### Exercise directions
In the records below, how many lines hold the word "Uhrzeit"? Give only the number.

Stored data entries
==========
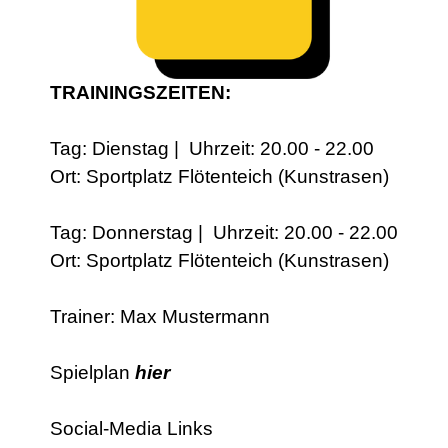
TRAININGSZEITEN:
Tag: Dienstag | Uhrzeit: 20.00 - 22.00
Ort: Sportplatz Flötenteich (Kunstrasen)
Tag: Donnerstag | Uhrzeit: 20.00 - 22.00
Ort: Sportplatz Flötenteich (Kunstrasen)
Trainer: Max Mustermann
Spielplan
hier
Social-Media Links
==========
### Task answer
2